しかし、苦労話を聞いたり読んだりしてためになる例も、少数ながらあることも確かです。千栄子さんだって苦い過去を忘れている訳ではなく、人に自分の頑張りようを読み聞かせたい気持ちで書いている部分も多々あります。けれども読んでいてうんざりしないのは、この人の謙虚さや人徳のゆえでしょうか。卑屈にならず現在の立ち位置から見て、若い自分に課せられた試練、宿命だったと受け止めているからでしょう。今を生き、将来を見据えるときに、昔の記憶を自分の成長のための薬にしている場合は、それがどんなに苦心惨憺に満ちたものであれ、過去は清々しい光を浴びた物語になるように思います。
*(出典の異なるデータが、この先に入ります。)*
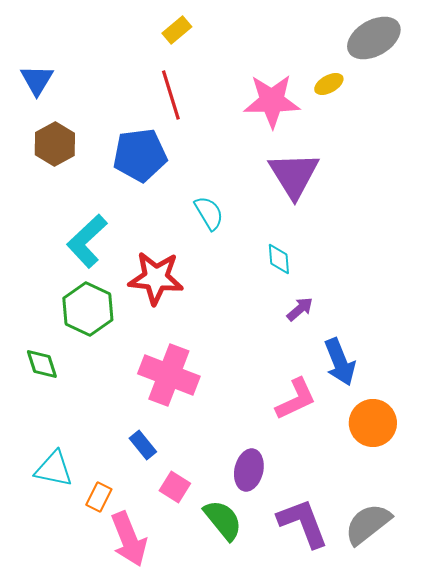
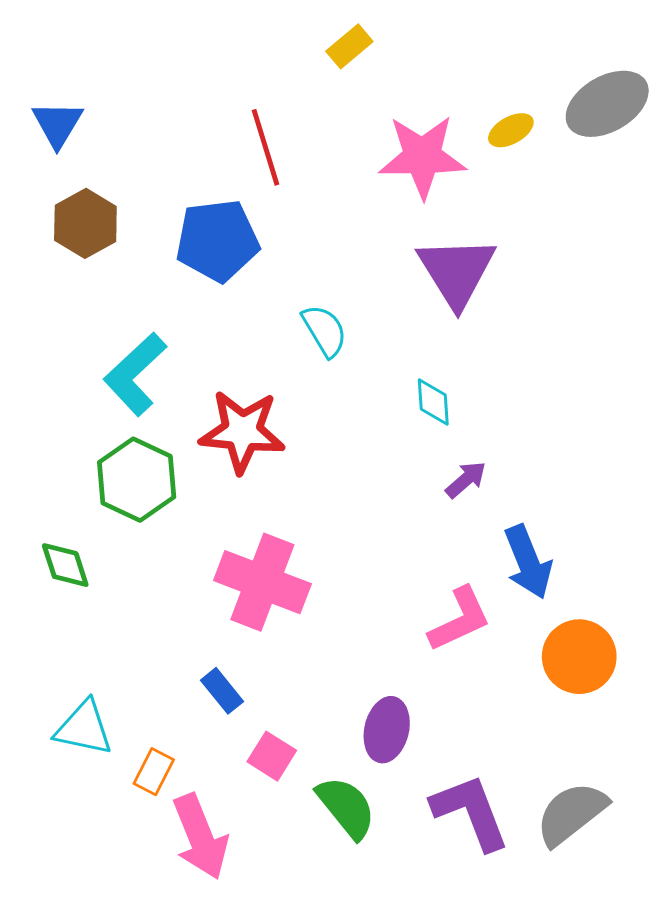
yellow rectangle: (177, 30) -> (349, 46), moved
gray ellipse: (374, 38) -> (607, 104), moved

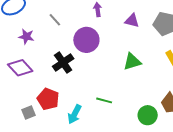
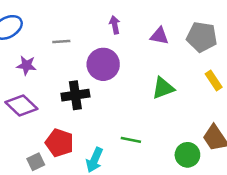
gray line: (55, 20) -> (61, 41), turned -48
black cross: (63, 63) -> (75, 95), turned 30

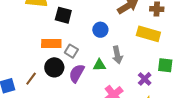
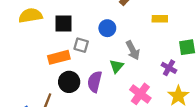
yellow rectangle: (148, 34) -> (160, 19), size x0.6
gray square: (71, 51) -> (81, 45), moved
green triangle: (99, 65) -> (117, 66), turned -32

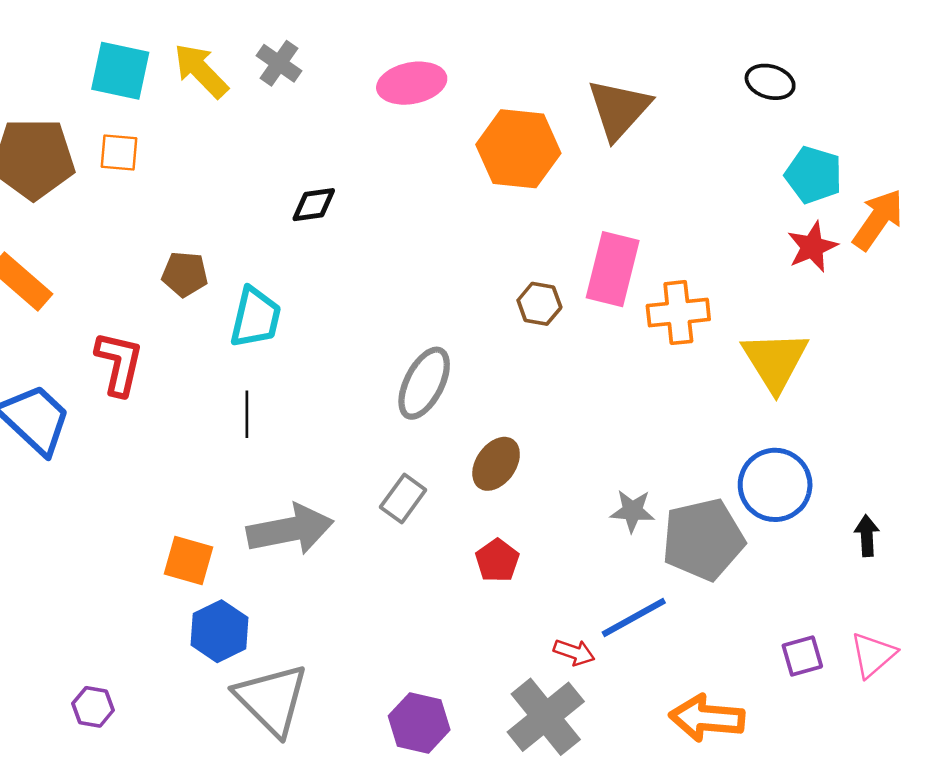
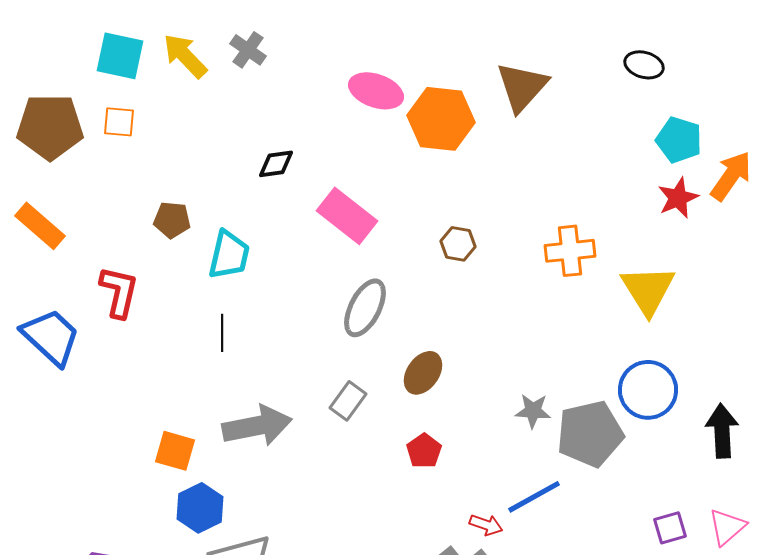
pink ellipse: (412, 83) -> (376, 91), moved, turned 30
pink rectangle: (613, 269) -> (347, 216), moved, turned -66
black arrow: (867, 536) -> (722, 431), size x1.6

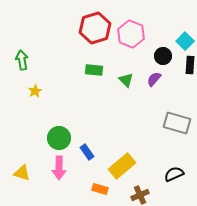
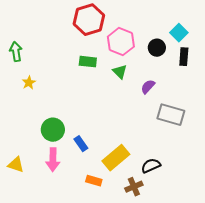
pink hexagon: (131, 34) -> (121, 42), moved
purple semicircle: (154, 79) -> (148, 87), moved
black semicircle: (174, 174) -> (151, 166), moved

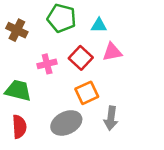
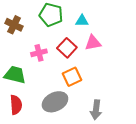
gray arrow: (111, 118) -> (96, 110), moved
幼いころ、髪をとくのも洗うのもしてもらったことがない少女の頭にはおびただしいシラミが湧いていました。自宅では近所の子供たちと遊ぶことがよくありましたが、ある日から誰も寄り付かなくなり、たまに遊びに来ている子があるとその親が飛んできて無理やり子供を連れ帰ったそうです。
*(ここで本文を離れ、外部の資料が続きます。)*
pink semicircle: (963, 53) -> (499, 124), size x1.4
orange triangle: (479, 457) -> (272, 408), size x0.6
千栄子さんはそのわけを知った時、子供心にもはげしい劣等感に襲われ、家から程近いところにある竹やぶに弟の手を引いて逃げ込みました。
「それ以来、私は竹やぶの中に、私の安息の場所を見つけていました。そこには、第一、私を白い目で見るおとなたちの目が届きません。
竹と竹の間を一直線に無数の太陽の光線が美しいしまをつくり、ごくらくのような清らかな静かさがそこに現出され、まるで自分がお姫さまになったように思えたり、季節々々つばきの花が赤いかわいい花を咲かせ、ぐみやあけびが実り、小鳥のさえずりは私に歌いかけるように思えたりするのでした。
雪の降る竹やぶは、入り交じる竹の葉をたわめている白銀のトンネルをくぐるのが、まるで夢の国のよう、ちょっとでも触れると、えり元へ冷たい粉雪が散りかかって現実へ引きもどされるのでしたけれど、こうして春も夏も秋も冬も、一年中、私は竹と遊び、竹と語り、竹を愛することに、自分の喜びを見いだすようになりました。
浪花千栄子と竹の因縁は、こうして始まっているのでございます。それから五十年近くを経た今日、大好きな竹にかこまれて住めるようになりましたが、ある意味では夢を実現したこの上ない幸福者だと、感謝いたしているしだいでございます。」(p.11~12)。